The tanks surged through the German front line and proceeded to wreak havoc in the rear. Cavalry poured through. The spearhead of Australian and Canadian troops pushed through the center so quickly and so far, they captured German staff officers at breakfast. Armored cars and planes of the Royal Air Force kept up a steady stream of fire, preventing the shocked Germans from rallying.
As the day ended, the British had pushed the Germans back an average of seven miles along a 15-mile front. German casualties for that day were estimated at 30,000 killed, wounded or captured-- 17,000 of them were taken prisoner, an unprecedented number. The British had 6,500 casualties.
Best British Day of the War
German General Ludendorff
The Battle of Amiens continued until August 12, but with nothing approaching the success of the first day, which ushered in the advent of armored, combined operations warfare and a return to the fluidity of movement on the battlefield. The Battle of Amiens became the first battle of the Hundred Days Offensive which pushed the Germans further and further back until, finally, the Armistice was signed three months later on November 11, 1918.
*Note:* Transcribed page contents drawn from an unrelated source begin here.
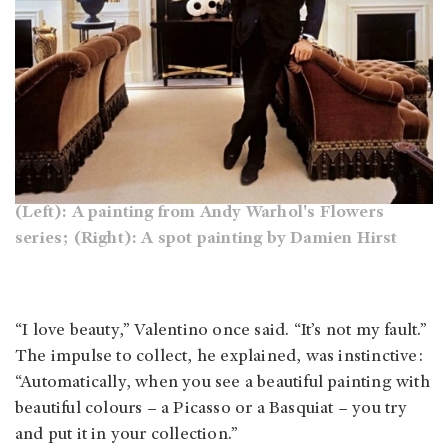
(Left): A painting from Andy Warhol's Flowers
series; (Right): A spot painting by Damien Hirst
“I love beauty,” Valentino once said. “It’s not my fault.”
The impulse to collect, he explained, was instinctive:
“Automatically, when you see a beautiful painting with
beautiful colours – a Picasso or a Basquiat – you try
and put it in your collection.”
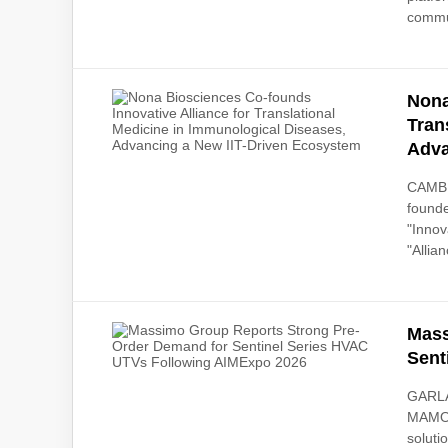
commun
Nona
Tran
Adva
CAMBRI
founde
"Innov
"Allian
Mass
Sent
GARLA
MAMO),
soluti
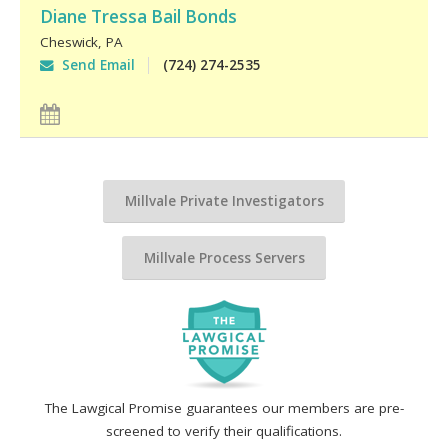
Diane Tressa Bail Bonds
Cheswick
,
PA
Send Email
(724) 274-2535
Millvale Private Investigators
Millvale Process Servers
The Lawgical Promise guarantees our members are pre-
screened to verify their qualifications.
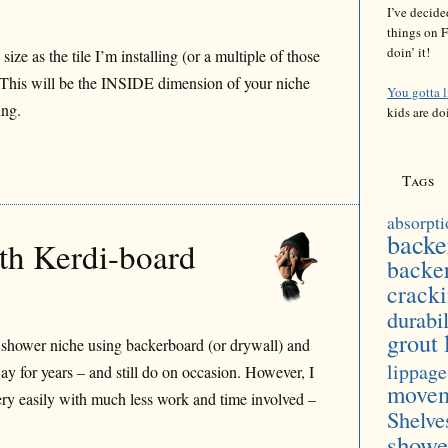
I’ve decide
things on F
doin’ it!
ze as the tile I’m installing (or a multiple of those
e). This will be the INSIDE dimension of your niche
You gotta 
ing.
kids are do
Tags
absorpti
backe
ith Kerdi-board
backe
crack
durabil
grout 
 shower niche using backerboard (or drywall) and
lippage
ay for years – and still do on occasion. However, I
move
ery easily with much less work and time involved –
Shelve
showe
Many Germans had thought the war lost before August 8, 1918, and it became more evident as the days, weeks and months passed. But it was that day that convinced the Kaiser and his leading generals that all was lost. General Ludendorff said it wasn't necessarily the astounding gains the British made that day that led him to declare it the black day of the German Army (the "Schwarzer Tag des deutschen Heeres") and give up hope. It was the reports of reinforcements going up to the line being greeted with scorn from the retreating survivors who shouted “You're prolonging the war!” and “Blacklegs!” (equivalent to “scabs” in union actions). The smell of revolution was in the air. German morale had collapsed even as British morale soared as they “got on” with the work of winning the war.